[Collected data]
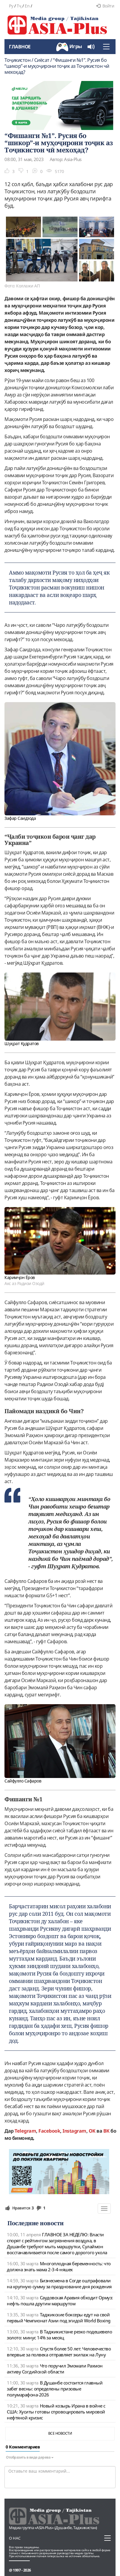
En (27, 6)
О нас (15, 2538)
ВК (106, 2131)
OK (92, 2131)
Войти (105, 6)
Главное (20, 46)
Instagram (74, 2131)
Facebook (49, 2131)
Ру (11, 6)
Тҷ (19, 6)
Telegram (25, 2131)
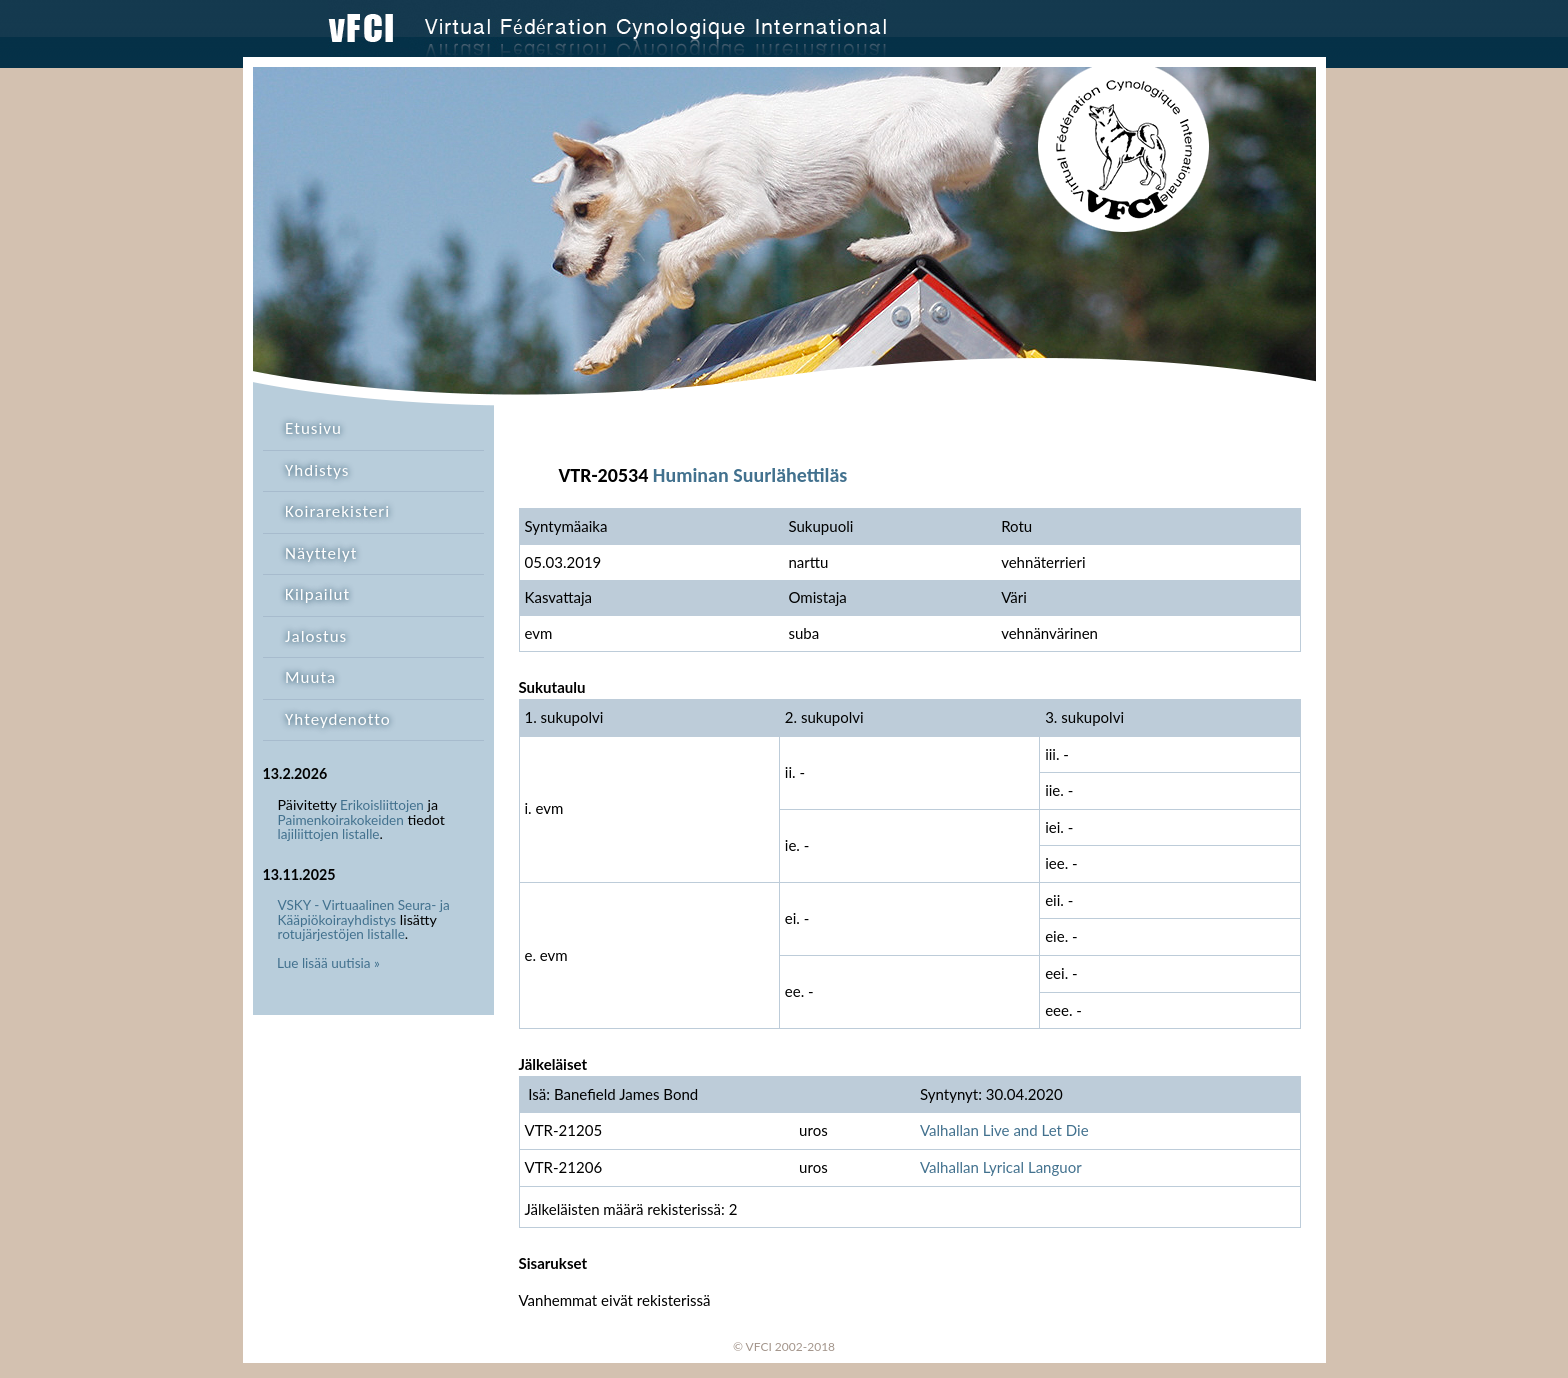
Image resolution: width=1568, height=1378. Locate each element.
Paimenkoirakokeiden (341, 820)
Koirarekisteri (337, 511)
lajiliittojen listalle (329, 834)
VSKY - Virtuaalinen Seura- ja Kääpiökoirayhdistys (364, 912)
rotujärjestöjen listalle (341, 934)
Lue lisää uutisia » (328, 963)
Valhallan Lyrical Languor (1001, 1167)
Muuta (310, 677)
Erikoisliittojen (382, 805)
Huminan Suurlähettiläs (750, 475)
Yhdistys (317, 470)
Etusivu (313, 428)
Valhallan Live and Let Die (1004, 1130)
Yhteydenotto (338, 719)
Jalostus (316, 636)
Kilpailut (317, 594)
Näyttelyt (321, 553)
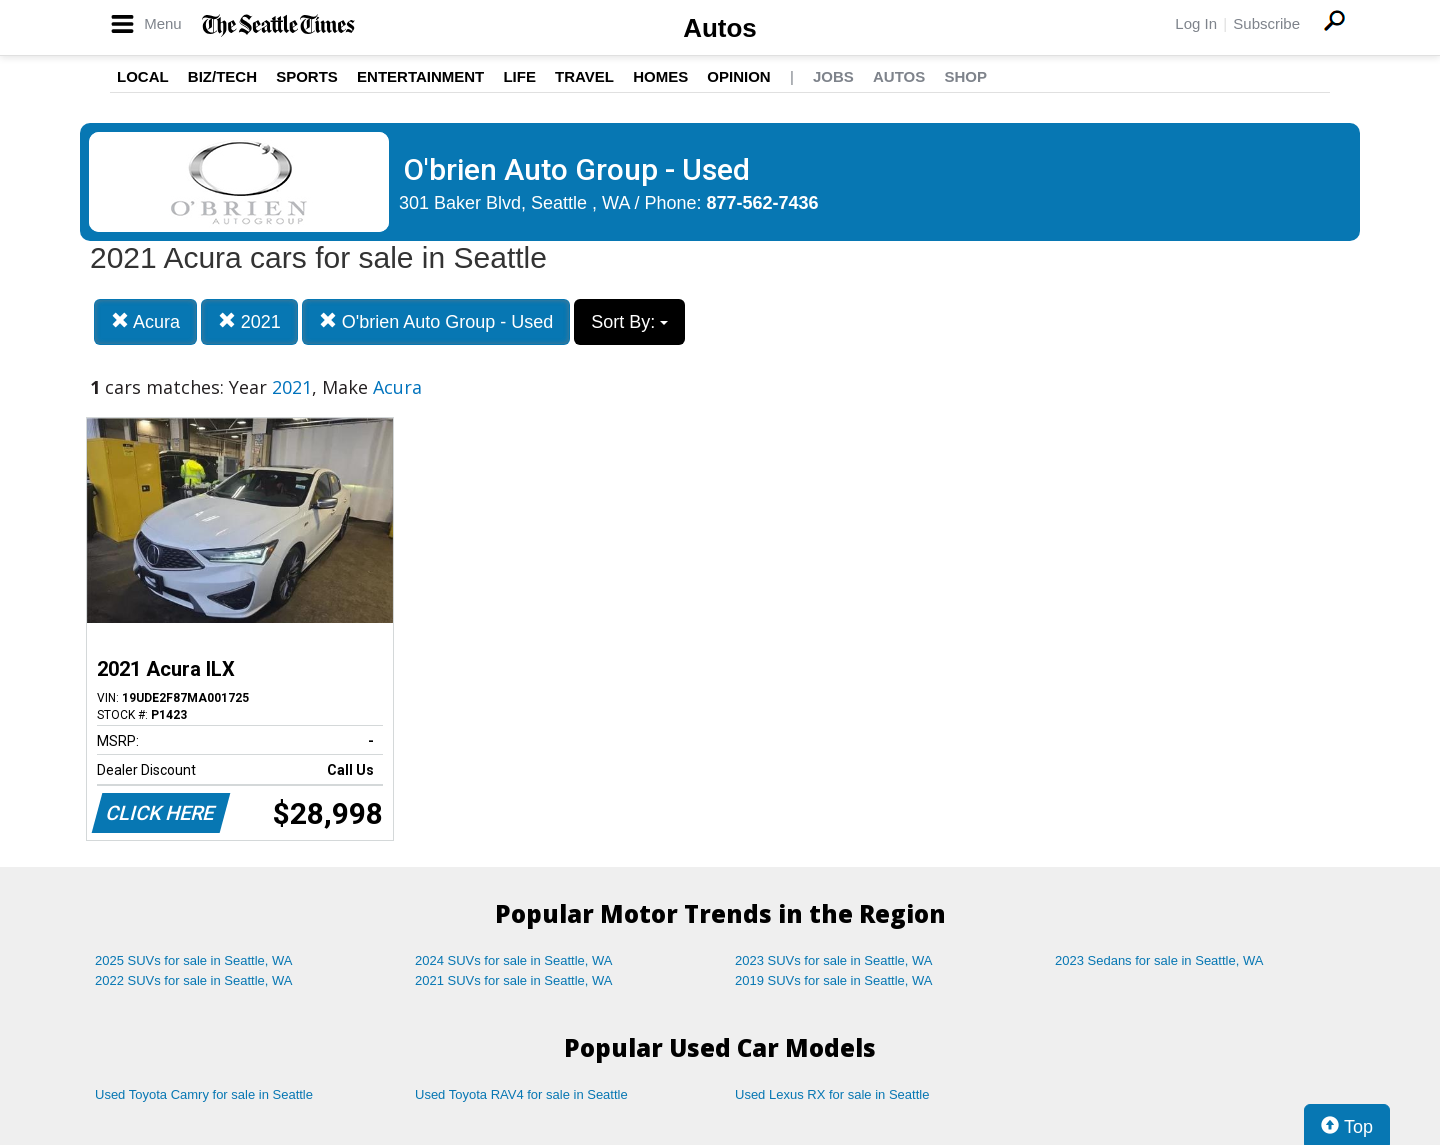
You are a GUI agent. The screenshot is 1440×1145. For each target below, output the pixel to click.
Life (519, 76)
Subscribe (1266, 23)
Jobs (833, 76)
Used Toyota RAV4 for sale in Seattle (521, 1094)
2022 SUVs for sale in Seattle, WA (194, 980)
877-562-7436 (763, 203)
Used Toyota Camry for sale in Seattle (204, 1094)
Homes (660, 76)
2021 (249, 321)
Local (143, 76)
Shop (965, 76)
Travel (584, 76)
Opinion (738, 76)
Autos (720, 28)
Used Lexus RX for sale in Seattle (832, 1094)
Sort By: (629, 322)
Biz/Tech (222, 76)
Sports (307, 76)
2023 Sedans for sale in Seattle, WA (1159, 960)
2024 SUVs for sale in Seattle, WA (514, 960)
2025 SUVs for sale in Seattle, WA (194, 960)
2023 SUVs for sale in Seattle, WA (834, 960)
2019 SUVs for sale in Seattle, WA (834, 980)
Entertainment (420, 76)
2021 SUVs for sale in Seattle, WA (514, 980)
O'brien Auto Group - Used (436, 321)
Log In (1196, 23)
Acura (145, 321)
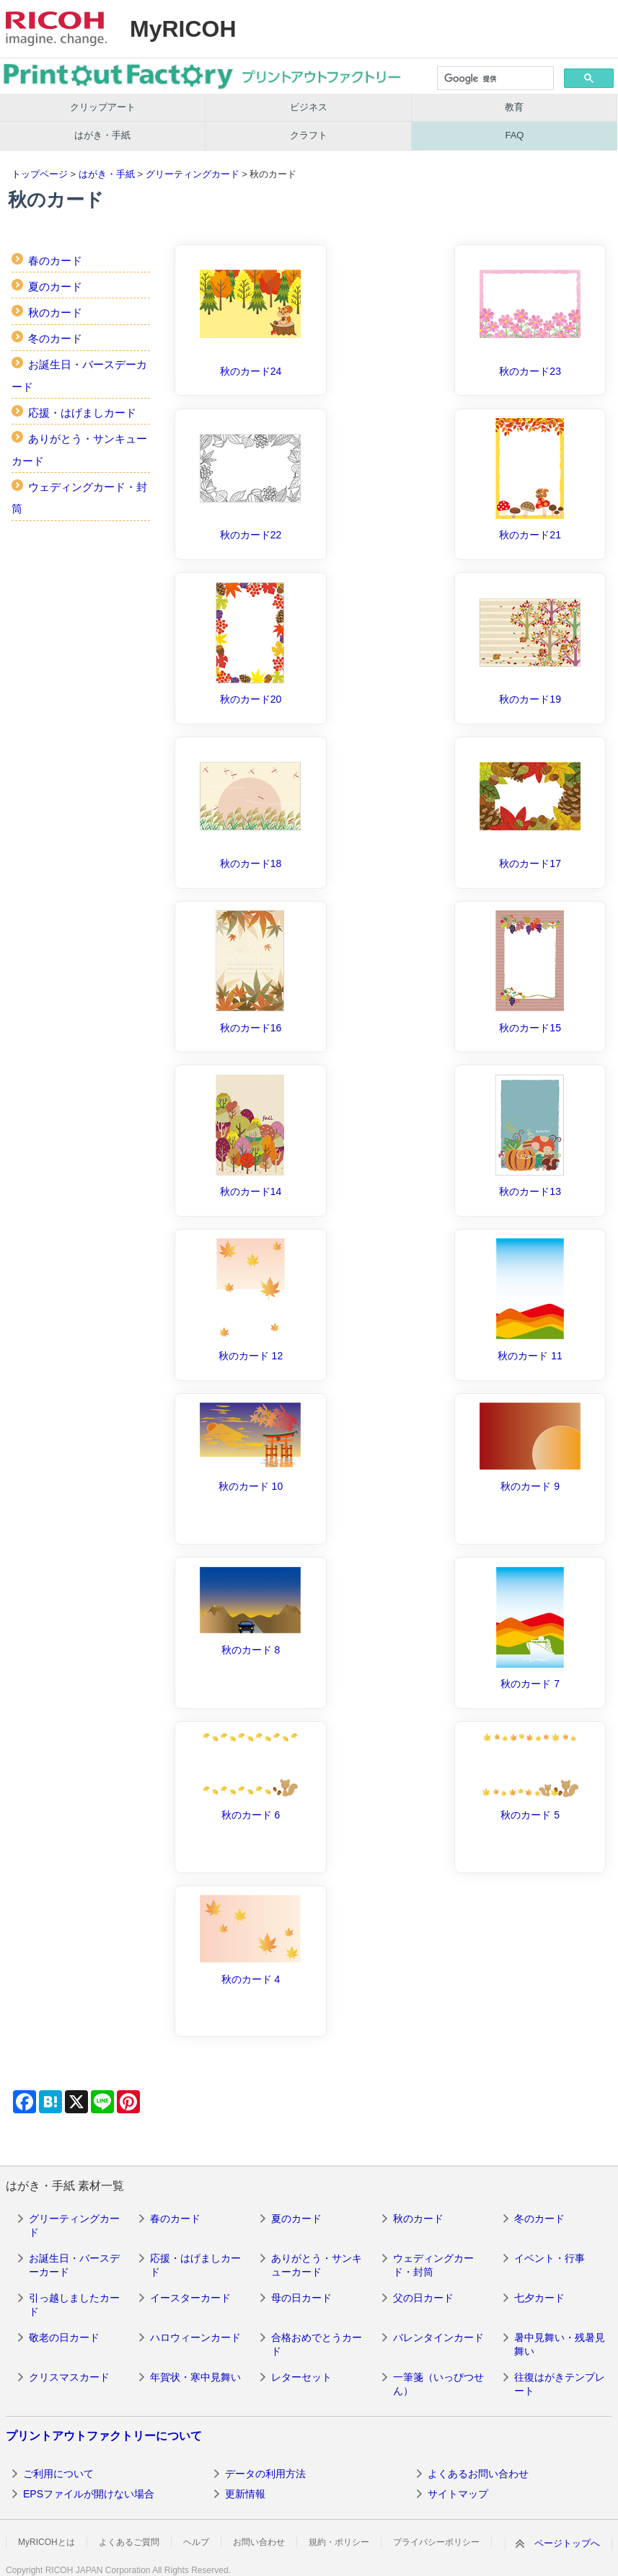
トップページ (40, 174)
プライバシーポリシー (436, 2542)
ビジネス (308, 107)
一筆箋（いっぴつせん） (438, 2384)
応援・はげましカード (82, 413)
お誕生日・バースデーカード (74, 2265)
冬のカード (55, 338)
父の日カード (423, 2298)
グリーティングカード (192, 174)
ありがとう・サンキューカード (316, 2265)
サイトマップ (458, 2494)
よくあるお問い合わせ (478, 2473)
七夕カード (539, 2298)
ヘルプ (196, 2542)
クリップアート (103, 107)
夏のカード (55, 286)
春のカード (55, 260)
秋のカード (55, 312)
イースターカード (190, 2298)
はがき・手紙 (102, 135)
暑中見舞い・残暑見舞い (559, 2345)
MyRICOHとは (46, 2542)
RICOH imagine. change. (56, 29)
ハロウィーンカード (195, 2337)
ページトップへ (567, 2543)
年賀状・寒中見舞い (195, 2377)
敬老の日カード (64, 2337)
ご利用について (58, 2473)
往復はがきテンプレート (559, 2384)
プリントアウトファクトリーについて (104, 2436)
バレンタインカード (438, 2337)
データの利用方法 (265, 2473)
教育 (514, 107)
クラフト (308, 135)
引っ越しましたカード (74, 2305)
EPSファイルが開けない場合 (88, 2494)
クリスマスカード (69, 2377)
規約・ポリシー (339, 2542)
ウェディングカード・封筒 (433, 2265)
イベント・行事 (549, 2258)
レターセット (301, 2377)
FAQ (514, 135)
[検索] (494, 79)
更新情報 (245, 2494)
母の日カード (301, 2298)
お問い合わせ (259, 2542)
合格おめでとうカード (316, 2345)
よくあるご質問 (129, 2542)
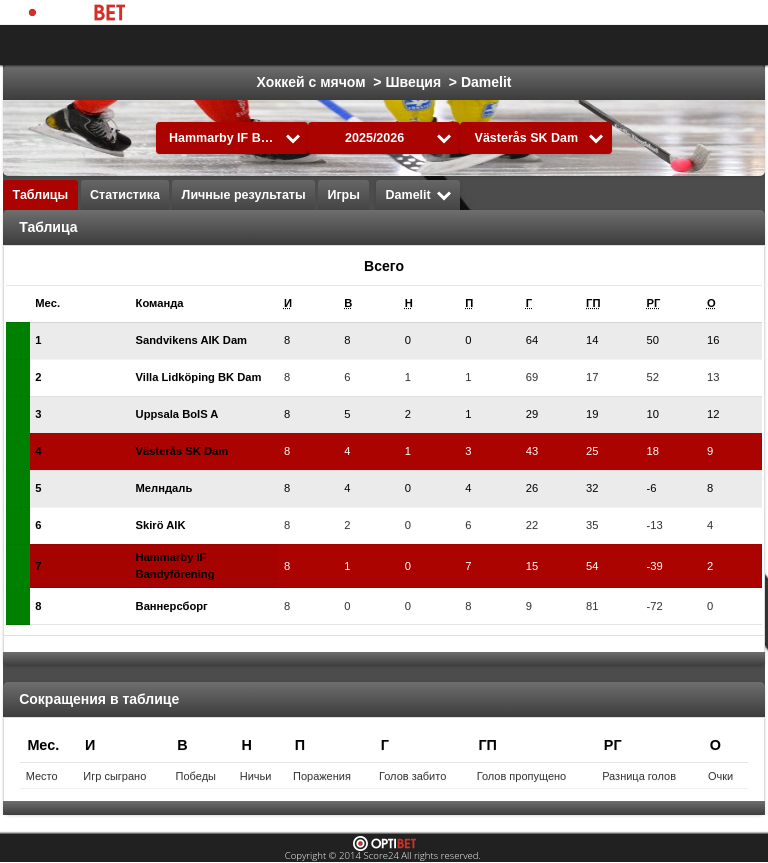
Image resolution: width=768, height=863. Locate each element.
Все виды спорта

▶ [EXERCISE PROMPT] Reproduce every line from the entries that holds the word "Image".

▶ [ANSWER TO THIS TASK]
Image resolution: width=1568, height=1378. Locate each element.
Image resolution: width=768, height=863. Locate each element.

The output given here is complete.